EE 212L: Op-amps I

EE 212L: Introduction to Operational Amplifiers

Objective: The purpose of this lab is to build and study amplifier circuits that use the National Semiconductor LM741 operational amplifier.

Pre-lab:

For the inverting, summing amplifier shown in Figure 1, find the relationship between the output voltage v_o and inputs v_a, v_b.

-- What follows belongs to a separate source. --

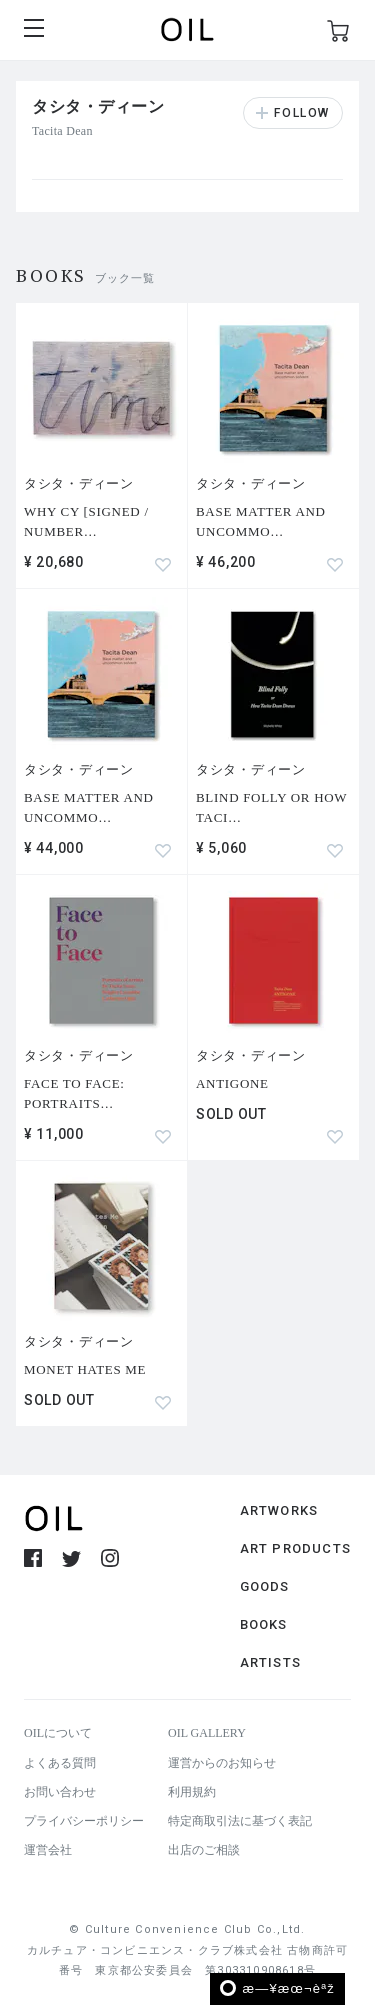 The image size is (375, 2005). What do you see at coordinates (295, 1548) in the screenshot?
I see `ART PRODUCTS` at bounding box center [295, 1548].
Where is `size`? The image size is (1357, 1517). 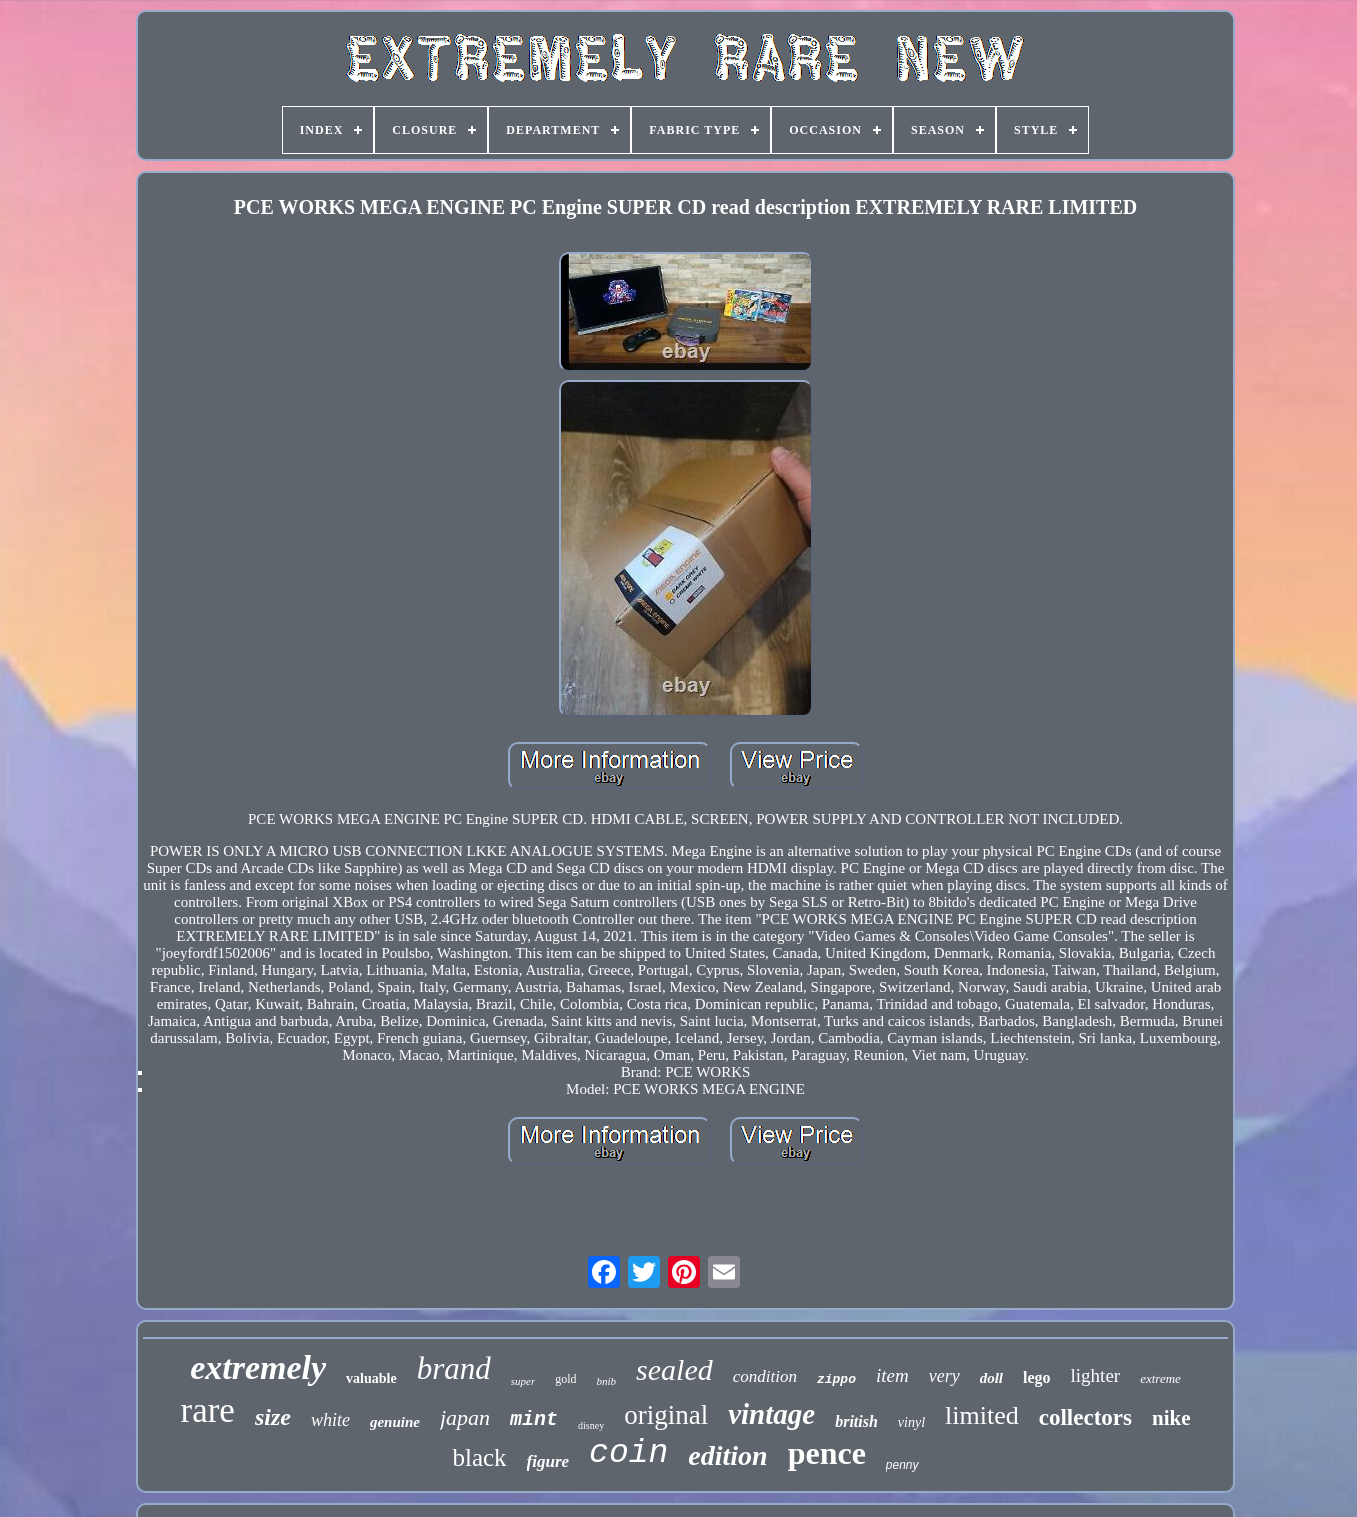 size is located at coordinates (273, 1417).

Figure 1: Summing amplifier
For the circuit shown in Figure 4, find the following:
- The input impedance to the right of v₁. This is typically done by taking the ratio of applied (input) voltage to induced current.
- The output impedance of the amplifier circuit. Note output impedance is the same at Thevenin's (equivalent) impedance.
For the circuit shown in Figure 5, find the following:
- The voltage gain (ratio of output voltage v_o to input voltage v_S) of this circuit.
- The input impedance of this circuit.
- The output impedance of this circuit.

Laboratory Procedure:

LM741 specifications from data sheet
- Give the data sheet for the LM741 op-amp a quick review noticing all the associated specifications.
- Sketch the pin-out (connection diagram) for the LM741. Show this diagram to your lab instructor to make sure all the connections are understood before proceeding (wrong connections will likely damage the op-amp).
- How is the location of pin 1 denoted on the integrated circuit?
- What are the absolute maximum ratings for the supply voltages used to power the op-amp?
- What is the typical open-loop gain of the op-amp (this is what we assume to be infinite in our ideal assumptions)?
- What is the short-circuit current, i.e., the maximum current the op-amp can provide?
Inverting Amplifiers
- Wire up an inverting amplifier with an input resistance of 1kΩ and a gain of -10 as shown in Figure 2. Use a LM741 op-amp with supply voltages of plus and minus 15V. Employ good breadboard technique by using the bus lines on your breadboard for each of the supply voltages and ground.
- Vary the DC level of the op-amp input by turning the 10kΩ pot and take a couple of measurements to confirm that the amplifier is working as as expected.
- Add a 1kHz, 1V_p-p sine wave (shown as v_s) to the amplifier input as shown in Figure 3.
- Measure the gain for several input amplitudes and compare with the theoretical gain.
- Confirm that the amplifier inverts the input by displaying both input and output sine waves on the scope (sketch waveform).
- Vary the DC level of the input by turning the 10kΩ pot and confirm that the amplifier is summing the two inputs.
- Remove the DC input and apply only the 1kHz, 1V_p-p sinusoidal input through an additional 1kΩ resistor as shown in Figure 4.
  
  Figure 4: Inverting amplifier with sinusoidal input
- Calculate the amplifier circuit's input resistance looking into the amplifier circuit from the node labeled v₁, at 1kHz, using the node voltages v_S and v₁. Why use this size of resistor?
- Measure (or try to) the output resistance of the amplifier circuit by representing it with a Thevenin equivalent circuit that can be found by putting a 1kΩ resistor from the output to ground and noting how much the output voltage changes. The change in the output voltage can be thought of as a voltage divider between R_out and the 1kΩ resistor. Why use this size of resistor?
- Increase the input amplitude to determine the voltage levels at which the output 'saturates'. How do these voltages compare to the supply voltages?
Non-Inverting Amplifier
- Wire up the non-inverting amplifier shown in Figure 5. What is the amplifier's voltage gain?
  
  Figure 5: Non-inverting amplifier
- Measure its input resistance, at 1kHz, by putting a 100kΩ or 1MΩ resistor in series with the input v_S. Why use this size of resistor?
- Does this configuration maintain the low output impedance you measured for the inverting amplifier?
Follower
- Build a follower with the LM741 op-amp as shown in Figure 6. Check its performance, in particular measure (if possible) Z_in and Z_out
  
  Figure 6: Voltage follower

Revised FEB2015